» YOUR ASSIGNMENT: Only lines with the word "bumi" belong in the answer; copy them from the records below.

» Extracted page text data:

----------

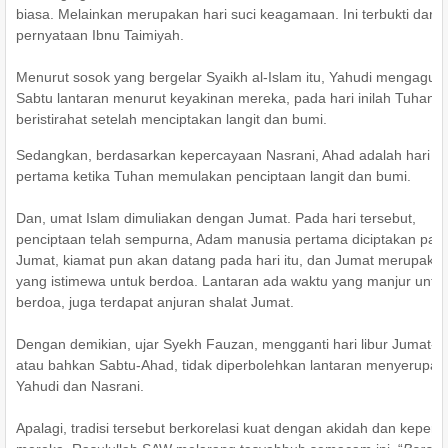
biasa. Melainkan merupakan hari suci keagamaan. Ini terbukti dari
pernyataan Ibnu Taimiyah.
Menurut sosok yang bergelar Syaikh al-Islam itu, Yahudi mengagun
Sabtu lantaran menurut keyakinan mereka, pada hari inilah Tuhan
beristirahat setelah menciptakan langit dan bumi.
Sedangkan, berdasarkan kepercayaan Nasrani, Ahad adalah hari
pertama ketika Tuhan memulakan penciptaan langit dan bumi.
Dan, umat Islam dimuliakan dengan Jumat. Pada hari tersebut,
penciptaan telah sempurna, Adam manusia pertama diciptakan pad
Jumat, kiamat pun akan datang pada hari itu, dan Jumat merupakan
yang istimewa untuk berdoa. Lantaran ada waktu yang manjur untu
berdoa, juga terdapat anjuran shalat Jumat.
Dengan demikian, ujar Syekh Fauzan, mengganti hari libur Jumat-S
atau bahkan Sabtu-Ahad, tidak diperbolehkan lantaran menyerupai t
Yahudi dan Nasrani.
Apalagi, tradisi tersebut berkorelasi kuat dengan akidah dan keper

----------

» ANSWER BOX:
beristirahat setelah menciptakan langit dan bumi.
pertama ketika Tuhan memulakan penciptaan langit dan bumi.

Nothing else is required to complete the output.